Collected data
——

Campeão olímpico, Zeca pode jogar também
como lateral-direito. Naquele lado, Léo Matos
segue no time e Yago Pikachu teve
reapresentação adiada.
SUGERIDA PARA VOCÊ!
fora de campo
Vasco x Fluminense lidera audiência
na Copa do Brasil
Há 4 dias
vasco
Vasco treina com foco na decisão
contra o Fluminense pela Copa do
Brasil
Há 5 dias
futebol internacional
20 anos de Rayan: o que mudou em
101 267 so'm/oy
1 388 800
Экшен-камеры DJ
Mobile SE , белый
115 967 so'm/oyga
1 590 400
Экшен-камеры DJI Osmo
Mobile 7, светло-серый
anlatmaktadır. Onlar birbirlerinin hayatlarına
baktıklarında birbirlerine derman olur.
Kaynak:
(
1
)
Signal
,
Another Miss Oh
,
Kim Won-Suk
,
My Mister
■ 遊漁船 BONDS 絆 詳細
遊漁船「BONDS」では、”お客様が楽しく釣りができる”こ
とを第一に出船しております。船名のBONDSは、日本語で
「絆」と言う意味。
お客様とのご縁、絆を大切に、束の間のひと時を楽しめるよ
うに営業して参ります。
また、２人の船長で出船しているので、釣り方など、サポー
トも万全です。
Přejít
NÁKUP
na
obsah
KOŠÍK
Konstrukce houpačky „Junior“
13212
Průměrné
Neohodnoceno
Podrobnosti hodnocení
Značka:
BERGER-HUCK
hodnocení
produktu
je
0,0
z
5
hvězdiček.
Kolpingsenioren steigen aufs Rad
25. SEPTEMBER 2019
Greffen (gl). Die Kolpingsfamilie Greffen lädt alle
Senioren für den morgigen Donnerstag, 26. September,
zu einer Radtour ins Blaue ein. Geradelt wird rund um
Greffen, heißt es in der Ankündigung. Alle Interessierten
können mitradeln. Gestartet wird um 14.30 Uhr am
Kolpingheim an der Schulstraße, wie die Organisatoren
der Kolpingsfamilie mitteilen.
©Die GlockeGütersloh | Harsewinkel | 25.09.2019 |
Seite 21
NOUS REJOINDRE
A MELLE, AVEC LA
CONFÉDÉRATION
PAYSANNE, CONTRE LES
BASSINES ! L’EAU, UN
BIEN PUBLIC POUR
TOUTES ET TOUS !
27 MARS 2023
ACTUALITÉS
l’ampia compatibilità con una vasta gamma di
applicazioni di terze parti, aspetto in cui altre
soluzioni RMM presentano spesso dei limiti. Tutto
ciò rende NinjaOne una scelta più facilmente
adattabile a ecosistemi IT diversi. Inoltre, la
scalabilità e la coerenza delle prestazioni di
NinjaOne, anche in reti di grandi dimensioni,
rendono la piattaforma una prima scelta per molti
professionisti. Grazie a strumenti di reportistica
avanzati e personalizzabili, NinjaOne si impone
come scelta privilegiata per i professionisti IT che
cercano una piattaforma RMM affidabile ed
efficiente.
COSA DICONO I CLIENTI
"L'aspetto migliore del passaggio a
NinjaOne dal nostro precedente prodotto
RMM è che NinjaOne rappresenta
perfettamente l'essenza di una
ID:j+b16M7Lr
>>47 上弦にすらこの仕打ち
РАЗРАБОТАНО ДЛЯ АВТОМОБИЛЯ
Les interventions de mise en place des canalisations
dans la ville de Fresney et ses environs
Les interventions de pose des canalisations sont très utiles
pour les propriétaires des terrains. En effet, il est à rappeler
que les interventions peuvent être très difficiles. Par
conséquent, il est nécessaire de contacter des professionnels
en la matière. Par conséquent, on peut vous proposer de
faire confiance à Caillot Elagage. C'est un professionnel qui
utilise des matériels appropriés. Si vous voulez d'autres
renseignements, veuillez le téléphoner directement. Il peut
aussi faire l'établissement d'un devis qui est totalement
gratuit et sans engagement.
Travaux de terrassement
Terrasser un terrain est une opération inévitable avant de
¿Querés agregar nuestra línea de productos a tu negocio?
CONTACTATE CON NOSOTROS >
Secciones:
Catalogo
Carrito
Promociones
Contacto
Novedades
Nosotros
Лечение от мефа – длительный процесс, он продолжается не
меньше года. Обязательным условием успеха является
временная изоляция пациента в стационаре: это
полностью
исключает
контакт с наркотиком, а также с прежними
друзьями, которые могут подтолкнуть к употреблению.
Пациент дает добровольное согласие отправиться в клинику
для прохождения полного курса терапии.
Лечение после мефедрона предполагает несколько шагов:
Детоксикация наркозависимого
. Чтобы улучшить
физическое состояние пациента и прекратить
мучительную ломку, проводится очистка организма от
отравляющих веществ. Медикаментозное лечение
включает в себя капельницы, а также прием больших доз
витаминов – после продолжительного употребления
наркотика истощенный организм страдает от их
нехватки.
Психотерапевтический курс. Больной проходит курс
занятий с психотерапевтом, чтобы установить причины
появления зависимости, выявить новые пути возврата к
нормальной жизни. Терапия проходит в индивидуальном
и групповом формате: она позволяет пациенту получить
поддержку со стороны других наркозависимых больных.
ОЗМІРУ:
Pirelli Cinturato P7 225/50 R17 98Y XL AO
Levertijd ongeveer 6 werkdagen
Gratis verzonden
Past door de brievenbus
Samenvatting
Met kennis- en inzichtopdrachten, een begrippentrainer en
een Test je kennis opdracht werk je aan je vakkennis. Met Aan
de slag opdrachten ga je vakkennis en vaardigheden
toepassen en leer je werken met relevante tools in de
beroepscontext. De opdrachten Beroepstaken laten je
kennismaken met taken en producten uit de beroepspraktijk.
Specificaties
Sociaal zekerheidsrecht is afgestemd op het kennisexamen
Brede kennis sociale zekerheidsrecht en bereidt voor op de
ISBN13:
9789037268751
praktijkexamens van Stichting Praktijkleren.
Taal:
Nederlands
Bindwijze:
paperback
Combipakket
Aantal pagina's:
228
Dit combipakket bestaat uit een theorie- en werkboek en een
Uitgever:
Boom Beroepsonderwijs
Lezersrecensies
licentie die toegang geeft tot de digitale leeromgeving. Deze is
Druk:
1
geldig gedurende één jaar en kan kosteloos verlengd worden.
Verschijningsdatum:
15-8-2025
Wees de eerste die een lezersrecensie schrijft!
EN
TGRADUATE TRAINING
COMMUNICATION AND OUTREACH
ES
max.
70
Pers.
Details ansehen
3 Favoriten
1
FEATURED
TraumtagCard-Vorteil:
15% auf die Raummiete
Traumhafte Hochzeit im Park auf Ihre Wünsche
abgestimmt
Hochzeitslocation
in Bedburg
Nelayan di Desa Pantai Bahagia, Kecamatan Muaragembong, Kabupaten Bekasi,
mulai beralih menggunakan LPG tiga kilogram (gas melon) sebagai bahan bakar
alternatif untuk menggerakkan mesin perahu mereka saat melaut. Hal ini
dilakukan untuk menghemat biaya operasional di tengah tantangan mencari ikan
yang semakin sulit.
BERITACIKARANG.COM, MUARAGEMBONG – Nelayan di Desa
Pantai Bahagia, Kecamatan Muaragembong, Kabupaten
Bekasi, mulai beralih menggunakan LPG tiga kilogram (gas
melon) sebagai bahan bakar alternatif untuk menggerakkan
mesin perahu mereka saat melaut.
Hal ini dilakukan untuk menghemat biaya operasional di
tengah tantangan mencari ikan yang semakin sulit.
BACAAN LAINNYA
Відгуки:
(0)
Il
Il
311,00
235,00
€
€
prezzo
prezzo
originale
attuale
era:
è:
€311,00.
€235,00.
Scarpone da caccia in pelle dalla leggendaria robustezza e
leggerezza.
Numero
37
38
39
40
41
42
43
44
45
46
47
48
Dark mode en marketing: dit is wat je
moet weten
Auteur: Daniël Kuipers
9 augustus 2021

——

DIRECTIONS FOR THIS TASK:
Copy the records above exactly as written.

WRITTEN RESPONSE:
Campeão olímpico, Zeca pode jogar também
como lateral-direito. Naquele lado, Léo Matos
segue no time e Yago Pikachu teve
reapresentação adiada.
SUGERIDA PARA VOCÊ!
fora de campo
Vasco x Fluminense lidera audiência
na Copa do Brasil
Há 4 dias
vasco
Vasco treina com foco na decisão
contra o Fluminense pela Copa do
Brasil
Há 5 dias
futebol internacional
20 anos de Rayan: o que mudou em
101 267 so'm/oy
1 388 800
Экшен-камеры DJ
Mobile SE , белый
115 967 so'm/oyga
1 590 400
Экшен-камеры DJI Osmo
Mobile 7, светло-серый
anlatmaktadır. Onlar birbirlerinin hayatlarına
baktıklarında birbirlerine derman olur.
Kaynak:
(
1
)
Signal
,
Another Miss Oh
,
Kim Won-Suk
,
My Mister
■ 遊漁船 BONDS 絆 詳細
遊漁船「BONDS」では、”お客様が楽しく釣りができる”こ
とを第一に出船しております。船名のBONDSは、日本語で
「絆」と言う意味。
お客様とのご縁、絆を大切に、束の間のひと時を楽しめるよ
うに営業して参ります。
また、２人の船長で出船しているので、釣り方など、サポー
トも万全です。
Přejít
NÁKUP
na
obsah
KOŠÍK
Konstrukce houpačky „Junior“
13212
Průměrné
Neohodnoceno
Podrobnosti hodnocení
Značka:
BERGER-HUCK
hodnocení
produktu
je
0,0
z
5
hvězdiček.
Kolpingsenioren steigen aufs Rad
25. SEPTEMBER 2019
Greffen (gl). Die Kolpingsfamilie Greffen lädt alle
Senioren für den morgigen Donnerstag, 26. September,
zu einer Radtour ins Blaue ein. Geradelt wird rund um
Greffen, heißt es in der Ankündigung. Alle Interessierten
können mitradeln. Gestartet wird um 14.30 Uhr am
Kolpingheim an der Schulstraße, wie die Organisatoren
der Kolpingsfamilie mitteilen.
©Die GlockeGütersloh | Harsewinkel | 25.09.2019 |
Seite 21
NOUS REJOINDRE
A MELLE, AVEC LA
CONFÉDÉRATION
PAYSANNE, CONTRE LES
BASSINES ! L’EAU, UN
BIEN PUBLIC POUR
TOUTES ET TOUS !
27 MARS 2023
ACTUALITÉS
l’ampia compatibilità con una vasta gamma di
applicazioni di terze parti, aspetto in cui altre
soluzioni RMM presentano spesso dei limiti. Tutto
ciò rende NinjaOne una scelta più facilmente
adattabile a ecosistemi IT diversi. Inoltre, la
scalabilità e la coerenza delle prestazioni di
NinjaOne, anche in reti di grandi dimensioni,
rendono la piattaforma una prima scelta per molti
professionisti. Grazie a strumenti di reportistica
avanzati e personalizzabili, NinjaOne si impone
come scelta privilegiata per i professionisti IT che
cercano una piattaforma RMM affidabile ed
efficiente.
COSA DICONO I CLIENTI
"L'aspetto migliore del passaggio a
NinjaOne dal nostro precedente prodotto
RMM è che NinjaOne rappresenta
perfettamente l'essenza di una
ID:j+b16M7Lr
>>47 上弦にすらこの仕打ち
РАЗРАБОТАНО ДЛЯ АВТОМОБИЛЯ
Les interventions de mise en place des canalisations
dans la ville de Fresney et ses environs
Les interventions de pose des canalisations sont très utiles
pour les propriétaires des terrains. En effet, il est à rappeler
que les interventions peuvent être très difficiles. Par
conséquent, il est nécessaire de contacter des professionnels
en la matière. Par conséquent, on peut vous proposer de
faire confiance à Caillot Elagage. C'est un professionnel qui
utilise des matériels appropriés. Si vous voulez d'autres
renseignements, veuillez le téléphoner directement. Il peut
aussi faire l'établissement d'un devis qui est totalement
gratuit et sans engagement.
Travaux de terrassement
Terrasser un terrain est une opération inévitable avant de
¿Querés agregar nuestra línea de productos a tu negocio?
CONTACTATE CON NOSOTROS >
Secciones:
Catalogo
Carrito
Promociones
Contacto
Novedades
Nosotros
Лечение от мефа – длительный процесс, он продолжается не
меньше года. Обязательным условием успеха является
временная изоляция пациента в стационаре: это
полностью
исключает
контакт с наркотиком, а также с прежними
друзьями, которые могут подтолкнуть к употреблению.
Пациент дает добровольное согласие отправиться в клинику
для прохождения полного курса терапии.
Лечение после мефедрона предполагает несколько шагов:
Детоксикация наркозависимого
. Чтобы улучшить
физическое состояние пациента и прекратить
мучительную ломку, проводится очистка организма от
отравляющих веществ. Медикаментозное лечение
включает в себя капельницы, а также прием больших доз
витаминов – после продолжительного употребления
наркотика истощенный организм страдает от их
нехватки.
Психотерапевтический курс. Больной проходит курс
занятий с психотерапевтом, чтобы установить причины
появления зависимости, выявить новые пути возврата к
нормальной жизни. Терапия проходит в индивидуальном
и групповом формате: она позволяет пациенту получить
поддержку со стороны других наркозависимых больных.
ОЗМІРУ:
Pirelli Cinturato P7 225/50 R17 98Y XL AO
Levertijd ongeveer 6 werkdagen
Gratis verzonden
Past door de brievenbus
Samenvatting
Met kennis- en inzichtopdrachten, een begrippentrainer en
een Test je kennis opdracht werk je aan je vakkennis. Met Aan
de slag opdrachten ga je vakkennis en vaardigheden
toepassen en leer je werken met relevante tools in de
beroepscontext. De opdrachten Beroepstaken laten je
kennismaken met taken en producten uit de beroepspraktijk.
Specificaties
Sociaal zekerheidsrecht is afgestemd op het kennisexamen
Brede kennis sociale zekerheidsrecht en bereidt voor op de
ISBN13:
9789037268751
praktijkexamens van Stichting Praktijkleren.
Taal:
Nederlands
Bindwijze:
paperback
Combipakket
Aantal pagina's:
228
Dit combipakket bestaat uit een theorie- en werkboek en een
Uitgever:
Boom Beroepsonderwijs
Lezersrecensies
licentie die toegang geeft tot de digitale leeromgeving. Deze is
Druk:
1
geldig gedurende één jaar en kan kosteloos verlengd worden.
Verschijningsdatum:
15-8-2025
Wees de eerste die een lezersrecensie schrijft!
EN
TGRADUATE TRAINING
COMMUNICATION AND OUTREACH
ES
max.
70
Pers.
Details ansehen
3 Favoriten
1
FEATURED
TraumtagCard-Vorteil:
15% auf die Raummiete
Traumhafte Hochzeit im Park auf Ihre Wünsche
abgestimmt
Hochzeitslocation
in Bedburg
Nelayan di Desa Pantai Bahagia, Kecamatan Muaragembong, Kabupaten Bekasi,
mulai beralih menggunakan LPG tiga kilogram (gas melon) sebagai bahan bakar
alternatif untuk menggerakkan mesin perahu mereka saat melaut. Hal ini
dilakukan untuk menghemat biaya operasional di tengah tantangan mencari ikan
yang semakin sulit.
BERITACIKARANG.COM, MUARAGEMBONG – Nelayan di Desa
Pantai Bahagia, Kecamatan Muaragembong, Kabupaten
Bekasi, mulai beralih menggunakan LPG tiga kilogram (gas
melon) sebagai bahan bakar alternatif untuk menggerakkan
mesin perahu mereka saat melaut.
Hal ini dilakukan untuk menghemat biaya operasional di
tengah tantangan mencari ikan yang semakin sulit.
BACAAN LAINNYA
Відгуки:
(0)
Il
Il
311,00
235,00
€
€
prezzo
prezzo
originale
attuale
era:
è:
€311,00.
€235,00.
Scarpone da caccia in pelle dalla leggendaria robustezza e
leggerezza.
Numero
37
38
39
40
41
42
43
44
45
46
47
48
Dark mode en marketing: dit is wat je
moet weten
Auteur: Daniël Kuipers
9 augustus 2021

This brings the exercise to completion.